Consensus, Who Needs It?

March 20, 2018

The conventional tradeoff for distributed storage clusters is between transactional consistency and eventual consistency. Eventual consistency is usually viewed as the cheaper solution, both in terms of desirability and system cost. The critical cost of transactional consistency is the need to reach a consensus on ordering updates.

Eventual consistency is usually portrayed as simply tolerance for inconsistency on the presumption that momentary contradictions are acceptable as long as they go away eventually.

NexentaEdge takes a different approach. All stored chunks, whether metadata or payload, are unique, immutable and self-validated. References to these chunks do not include the locations where they are stored, but still enable those chunks to be efficiently retrieved.

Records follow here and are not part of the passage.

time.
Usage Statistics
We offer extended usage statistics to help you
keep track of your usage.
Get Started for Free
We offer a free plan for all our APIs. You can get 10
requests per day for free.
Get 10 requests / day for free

This strategy allows NexentaEdge to provide guarantees beyond making thing consistent "eventually":

Any client will never retrieve a version older than the most recent version that the client has put itself. The changes in any version will never be automatically erased.
A version will only be expunged according to policy and after a version that is a successor to it is published.
No network partition will prevent a client from putting a new object version. Indeed no client will ever prevent another client from putting a new object version.

Never blocking a new object version because of the actions of another client is a feature, not a bug or limitation. Transactional systems can only guarantee non-overlapping edits after reaching a consensus. The consensus may be on which updater has the exclusive right to update an object now (distributed locking) or on which of multiple conflicting updates can be committed (MVCC or multi-version consensus control). Effectively the cluster must be serialized either before the update is initiated or before it can be completed. Distributed locking is more efficient when conflicting attempted edits are common, MVCC for the far more common situation where conflicts are rare.

So eventual consistency is actually what end consumers want for versioned document archives. Not accepting, or even delaying, the ability to record a new version is not good. What they would prefer is to reliably know when other versions are created and to minimize the time when a new update is not visible to someone wanting to further edit the same document.

What NexentaEdge offers is eventual consistency with the benefits of immutability and knowledge of what range of possible object versions could exist but which have not yet been propagated.

What lies behind this capability is simple, NexentaEdge has defined its metadata so that no consensus algorithm is needed. Other storage solutions may have clever consensus algorithms, but you cannot be more clever than no consensus algorithm at all.

Consensus is Expensive

The fundamental issue is that it is impossible to update the same information at multiple locations at exactly the same time. This has been expressed many ways, including CAP Theorem.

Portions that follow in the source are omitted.